Here is a simple, contrived example with 2 clusters (ignore the reversed colors)
As you can see, the centroids are slightly different in each group. Also you should note that every time you run these algorithms, because of the random starting points and the nature of the minimization algorithm, you will get slightly different results. Here is another run:
And here is the code:
library(cluster) x <- rbind(matrix(rnorm(100, mean = 0.5, sd = 4.5), ncol = 2), matrix(rnorm(100, mean = 0.5, sd = 0.1), ncol = 2)) colnames(x) <- c("x", "y")
# using 2 clusters because we know the data comes from two groups cl <- kmeans(x, 2) kclus <- pam(x,2)
par(mfrow=c(1,2)) plot(x, col = kclus$clustering, main="Kmedoids Cluster") points(kclus$medoids, col = 1:3, pch = 10, cex = 4) plot(x, col = cl$cluster, main="Kmeans Cluster") points(cl$centers, col = 1:3, pch = 10, cex = 4)
I don't have enough points to comment yet, so I have to post my comment here.
The accepted answer incorrectly implies that centroids and mediods are the same. A mediod has to be a member of the set, a centroid does not. Search for both terms on Wikipedia. Centroids are typically discussed in the context of solid, continuous objects, but there's no reason to believe that the extension to discrete samples would require the centroid to be a member of the original set.

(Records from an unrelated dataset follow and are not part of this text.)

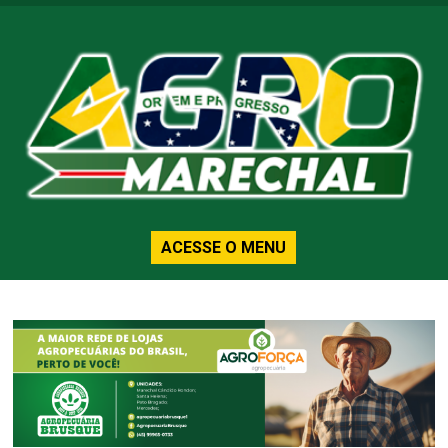
ACESSE O MENU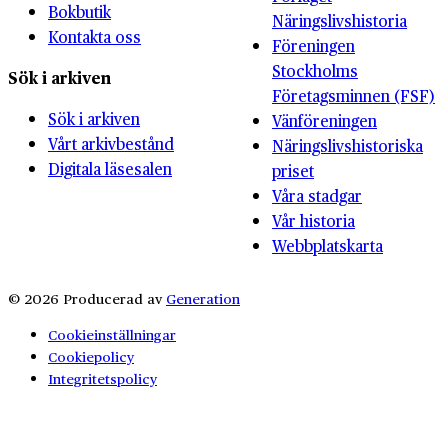
Bokbutik
Näringslivshistoria
Kontakta oss
Föreningen
Stockholms
Sök i arkiven
Företagsminnen (FSF)
Sök i arkiven
Vänföreningen
Vårt arkivbestånd
Näringslivshistoriska
Digitala läsesalen
priset
Våra stadgar
Vår historia
Webbplatskarta
© 2026 Producerad av
Generation
Cookieinställningar
Cookiepolicy
Integritetspolicy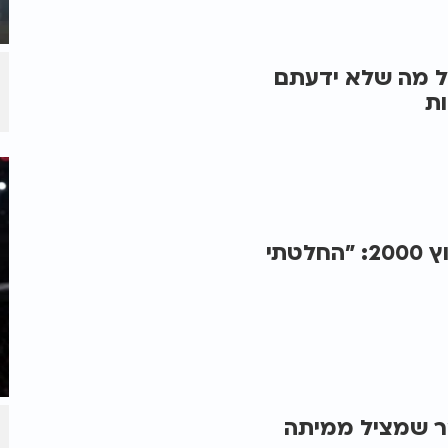
ל מה שלא ידעתם
ת
דוד חיים בראיון מעורר השראה לערוץ 2000: "החלטתי
ר שמציל ממיתה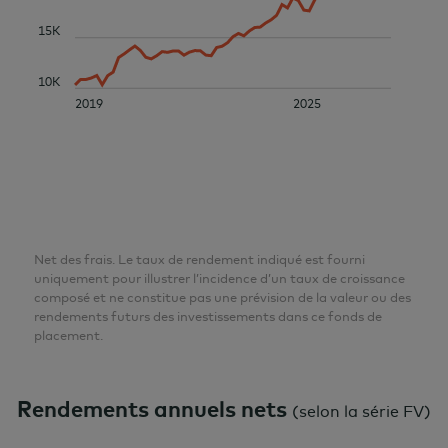
15K
10K
2019
2025
Net des frais. Le taux de rendement indiqué est fourni
uniquement pour illustrer l’incidence d’un taux de croissance
composé et ne constitue pas une prévision de la valeur ou des
rendements futurs des investissements dans ce fonds de
placement.
Rendements annuels nets
(
selon la série FV
)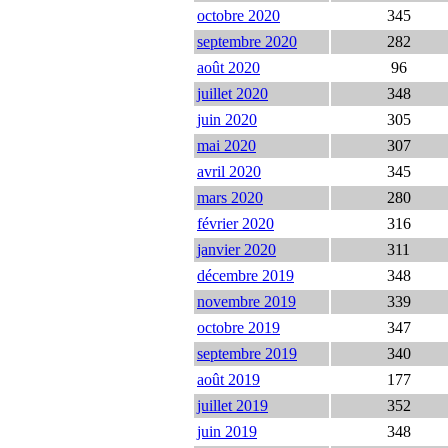
octobre 2020
345
septembre 2020
282
août 2020
96
juillet 2020
348
juin 2020
305
mai 2020
307
avril 2020
345
mars 2020
280
février 2020
316
janvier 2020
311
décembre 2019
348
novembre 2019
339
octobre 2019
347
septembre 2019
340
août 2019
177
juillet 2019
352
juin 2019
348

Both k-means and k-medoids algorithms are breaking the dataset up into k groups. Also, they are both trying to minimize the distance between points of the same cluster and a particular point which is the center of that cluster. In contrast to the k-means algorithm, k-medoids algorithm chooses points as centers that belong to the dastaset. The most common implementation of k-medoids clustering algorithm is the Partitioning Around Medoids (PAM) algorithm. PAM algorithm uses a greedy search which may not find the global optimum solution. Medoids are more robust to outliers than centroids, but they need more computation for high dimensional data.